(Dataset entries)
▬▬▬

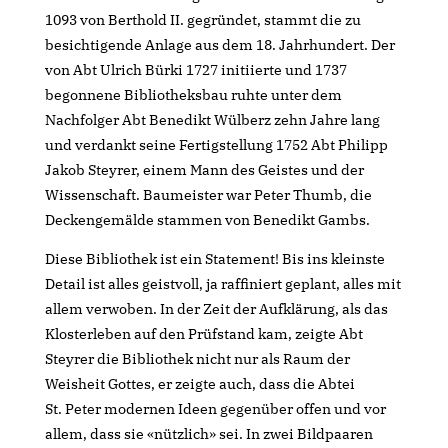
1093 von Berthold II. gegründet, stammt die zu
besichtigende Anlage aus dem 18. Jahrhundert. Der
von Abt Ulrich Bürki 1727 initiierte und 1737
begonnene Bibliotheksbau ruhte unter dem
Nachfolger Abt Benedikt Wülberz zehn Jahre lang
und verdankt seine Fertigstellung 1752 Abt Philipp
Jakob Steyrer, einem Mann des Geistes und der
Wissenschaft. Baumeister war Peter Thumb, die
Deckengemälde stammen von Benedikt Gambs.
Diese Bibliothek ist ein Statement! Bis ins kleinste
Detail ist alles geistvoll, ja raffiniert geplant, alles mit
allem verwoben. In der Zeit der Aufklärung, als das
Klosterleben auf den Prüfstand kam, zeigte Abt
Steyrer die Bibliothek nicht nur als Raum der
Weisheit Gottes, er zeigte auch, dass die Abtei
St. Peter modernen Ideen gegenüber offen und vor
allem, dass sie «nützlich» sei. In zwei Bildpaaren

▬▬▬

Required work: Each line from the one holding "St. Peter modernen" to the end of the data above goes into the answer exactly as written, and no other line does.

Exercise solution:
St. Peter modernen Ideen gegenüber offen und vor
allem, dass sie «nützlich» sei. In zwei Bildpaaren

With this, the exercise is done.